Monday, February 18, 2013

When I was the Fat Girl

I've been reading a lot about obesity and compulsive eating. As I read, i remember the deep pain i experienced as a - i guess i'll just use the word - fat child, teen and young woman. I was lonely, depressed and teased mercilessly. my family and friends constantly urged me to lose weight and scolded me for eating anything but diet food. my mother literally cried in frustration when i couldn't stay on a diet.

I believed i was heinous to look at. it hurt like hell. i felt i carried 100 extra pounds of sheer pain.

having lost those pounds three times, i eventually learned to keep them off through over 20 years of anorexia and bulimia. Yet, as AWFUL as those years were (starving, fainting, binging, binging, binging, puking), i still knew the greatest sadness from those early fat years.

Strange as it sounds, no one commented on my weight when i was anorexic or bulimic.when i weighed my least, i lived in manhattan, among many a super skinny woman. when bulimic, i was a perfectly normal weight that swung to the high end of thin. i didn't "wear" my illness, so no one teased or taunted

Would i take back a minute of any of those years. No. but i still hurt the most for the fat girl

Friday, February 15, 2013

Fear of Food No More

When I started my job a few years ago, I no longer binged, purged or starved BUT i now realize, I was still afraid of food.

I'm not afraid anymore

A little back story, much of my job ironically entails making sure a rather food obsessed office eats. I had no idea when i started that providing meals for everyone would be my job. It takes up (in my opinion, but not my bosses) a silly amount of time each day, but for now, this is my job.

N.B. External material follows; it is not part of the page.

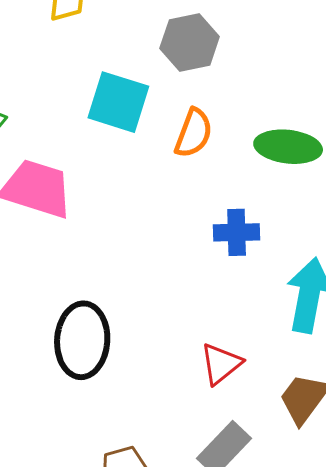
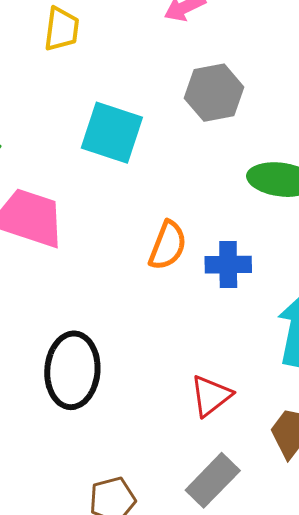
gray hexagon: (190, 43) -> (214, 93), moved
orange semicircle: (194, 133) -> (168, 245), moved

Inevitably, my car is filled with fried chicken, Big Macs, shakes, pancakes and bacon, etc. These are ALL foods i spent as much time as possible avoiding, because i was so TERRIFIED of them. What if i ate french fries, would i be back on my old endless and devastating binge cycles? What if i ate when i wasn't hungry just because the food was there? would i go back to my nearly life long MISERABLE obsession with eating?

None of that happened. Now, blessedly, i don't have those fears. That's because i've learned that FOOD CAN NOT AND WILL NOT SOLVE MY PROBLEMS! i think i did what i had to do to get here out of sheer survival instincts. Perhaps, there was no coincidence that i landed here?

All my life i used food to comfort me, to be my best and sometimes only friend, to replace a lover -- to block out any feelings and particularly to anesthetize pain.

In my case, it was the 12 steps that helped me to see that i was trying to use food for something it could never do. Food won't find me a different job, food won't land me a potential husband, nor will it put money in my bank account or do anything other than...feed me food. Only I can do all those other things for myself.

It's been a journey, and it's cool to see it's possible to move on to live. i was pretty sure that it wasn't possible



Tuesday, February 12, 2013

Throwing up

I felt a little queasy after dinner Sunday night but didn't make too much of it until I woke up at 2 am desperately needing to throw up violently.

It was awful and sickening and painful and terrible. All I wanted was it for it too end, please, please, please.

It occurred to me that for most of my life, i CHOSE to throw up in and throughout the day. AND i even got some perverse pleasure from it -- i felt i was regurgitating all my problems AND all the calories i'd binged in right before the purge. I'd come out lighter, i thought, emotionally and physically.

It hard to imagine voluntarily doing what i went thru Sunday night.